If things don’t start to improve in Melbourne and the property machine isn’t able to kick back into gear, the knock-on effect to the Victorian – and Australian – economy will be enormous. As Australia’s second-largest economy after New South Wales, worth $455 billion (that’s more than the GDP of Bangladesh, a country with more than 24 times Victoria’s population), such a significant economic contraction will inevitably affect other states.
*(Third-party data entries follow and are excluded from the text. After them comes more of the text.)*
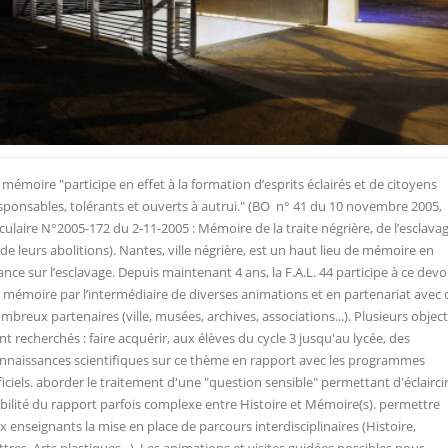
 mémoire "participe en effet à la formation d’esprits éclairés et de citoyens
sponsables, tolérants et ouverts à autrui." (BO n° 41 du 10 novembre 2005,
rculaire N°2005-172 du 2-11-2005 : Mémoire de la traite négrière, de l’esclava
 de leurs abolitions). Nantes, ville négrière, est un haut lieu de mémoire en
ance sur l’esclavage. Depuis maintenant 4 ans, la F.A.L. 44 participe à ce devo
 mémoire par l’intermédiaire de diverses animations et en partenariat avec 
mbreux partenaires (ville, musées, archives, associations...). Plusieurs object
nt recherchés : faire acquérir, aux élèves du cycle 3 jusqu'au lycée, des
nnaissances scientifiques sur ce thème en rapport avec les programmes
ficiels. aborder le traitement d'une "question sensible" permettant d'éclaircir
sibilité du rapport parfois complexe entre Histoire et Mémoire(s). permettre
x enseignants la mise en place de parcours interdisciplinaires (Histoire,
New South Wales, Australia’s most populous state, whose economy is most integrated with Victoria’s, is likely to be the most dragged down by Victoria’s slump.

Meanwhile, Sydney’s seen almost the opposite phenomenon than in Melbourne: the Sydney property market is stronger (and crazier) than ever. That’s largely a result of Sydney’s reduced restrictions… But also because Sydney is just a bloody insane place that defies all logic.

Melbourne’s tough stage four restrictions are still in order, while regional Victoria has now moved to stage three. With the ever-evolving nature of this pandemic, it’s hard to say whether things will ease up for Melburnians and the rest of the state any time soon – fingers crossed things start to head in a more positive direction.